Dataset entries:
# # # # # # #

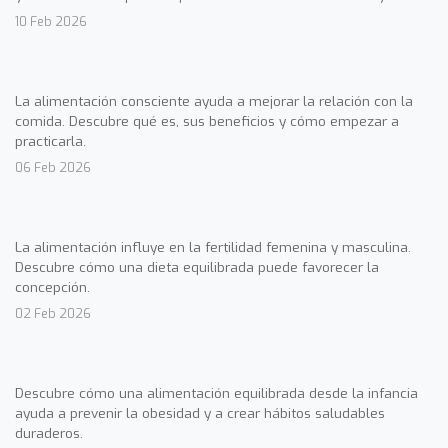
10 Feb 2026
La alimentación consciente ayuda a mejorar la relación con la
comida. Descubre qué es, sus beneficios y cómo empezar a
practicarla.
06 Feb 2026
La alimentación influye en la fertilidad femenina y masculina.
Descubre cómo una dieta equilibrada puede favorecer la
concepción.
02 Feb 2026
Descubre cómo una alimentación equilibrada desde la infancia
ayuda a prevenir la obesidad y a crear hábitos saludables
duraderos.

# # # # # # #

To do: Print nothing but the lines from the line with "Descubre cómo una alimentación" to the last line of the records above. Both of those lines count.

Result below:
Descubre cómo una alimentación equilibrada desde la infancia
ayuda a prevenir la obesidad y a crear hábitos saludables
duraderos.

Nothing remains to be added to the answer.